DergiZan

Yazı ve Sanat Ülkesi

Deprem / Aysel Ertuğrul Akkanat

İşimle ilgili sık sık şehir dışında oluyorum. Bu, artık beni tanıyanların bildiği ve kabul ettiği bir durumdu. Öyle ki; telefon açan bir arkadaşım önce “nerelerdesin?” diye sorarak başlardı sözlerine.

Uzun süre aynı yerde duramazdım. Yorucu olsa da bu yaşam tarzını benimsemiş, hatta sever olmuştum. 

Onu, bir iş için hastaneye gittiğimde, hastane bahçesinde gördüm. Üzeri bir hayli kirlenmiş. Başında bir dolama, saçları eşarbın altından dağınık bakımsız görünüyordu. Nedense onca kalabalık içerisinde, birbirine o kadar benzer durumdaki insanların arasında dikkatimi çekmişti. Bugün hala “dikkatimi çekecek nesi vardı?” diye düşünüyorum. Kaderim miydi? Gözleri mi içime dokunmuştu? Bakışlarındaki hüzün mü beni durdurmuştu o hastane bahçesinde? Bilmiyorum. Bildiğim tek şey adımlarımın kendiliğinden önüne kadar gidip, tam karşısında gözlerinin içine merhametle bakarak; “bir şeye ihtiyacın var mı?” diye sormuştum.

O, çekingen ancak mağrur gözlerle bakarak; “açım” demişti. Şaşkınlıktan ne yapacağımı bilemeden, bir miktar parayı avucuna sıkıştırdım. Yüzüme ifadesiz gözlerle bakıyordu. Tedirgin bir şekilde oradan uzaklaştım.

Ertesi günü hastaneye yeniden gittim. Gözlerim onu aradı biraz ilerde elinde ekmek arası bir şeyler yiyordu. Bir an göz göze geldik. Kısa bir an. Hemen bakışlarımı çevirip hastaneye girdim. İşlerim yaklaşık bir saat kadar sürdü. Çıktığımda aynı yere baktım onu göremedim. Hızla bakışlarımı etrafta gezdirmeye başladım. Yoktu.

Yavaş adımlarla yürümeye başladım.
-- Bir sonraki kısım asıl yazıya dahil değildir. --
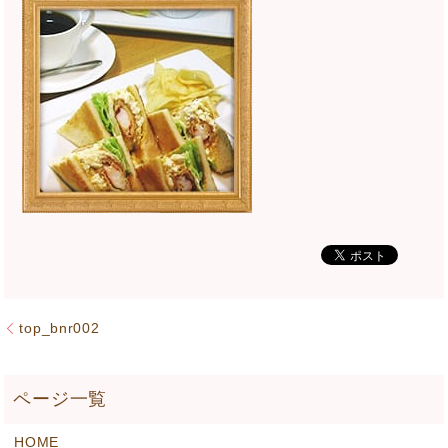
top_bnr002
HOME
Arkamdan ayak sesleri duyunca duraklayıp, baktım. Oydu… Peşimden sessiz sessiz geliyordu. Ne yapacağımı şaşırarak durdum.

“Neden beni takip ediyorsun?” diye sordum

“Hastaneden taburcu oldum. Gidecek yerim yok.”

“Ama bu olmaz! Benimle gelemezsin! Kimsen yok mu senin?”

“Bilmiyorum.”

“Nasıl bilmezsin?”

“Hiçbir şey hatırlamıyorum. Bir hafta önce taburcu oldum. Hastanenin bahçesinde yaşıyorum.”

Beynimden bin bir türlü düşünceler geçiyordu. Bu şehirde az bir işim kalmış ve evime dönecektim. ‘Bu kadını yanıma alsam, mümkün değil! Ne yapacaktım yani! Evime götüremezdim ya! Peki burada nasıl bırakacağım! Allah’ım deliriyor muyum yoksa? Nereden çıktı şimdi bu? Hem neden ben? Onca zaman hastanenin bahçesinde bula bula beni mi buldu?’

Birkaç adım ileri gittim. Durdum. Çaresiz arkama baktım. Başını eğmiş duruyordu.

“Pekâlâ gel bakalım. Karnın aç mı?”

“Hayır.”

“Bak ben bu şehirde yaşamıyorum. Çok uzaklarda evim. Senin bir ailen, evin vardır. Belki seni burada arar bulurlar. Benimle gelirsen bu şansını kaybedebilirsin.”

“Ben hiçbir şey hatırlamıyorum, doktor öyle söyledi. Aylardır hastanedeyim. Kimse aramamış.”

‘O gün onu orada neden bırakıp hayatıma dönmedim’ diğer nedenler gibi bunun cevabını da hiçbir zaman bilemeyecektim.

İşlerimi göreceğim binaya geldiğimde onu arabada bıraktım.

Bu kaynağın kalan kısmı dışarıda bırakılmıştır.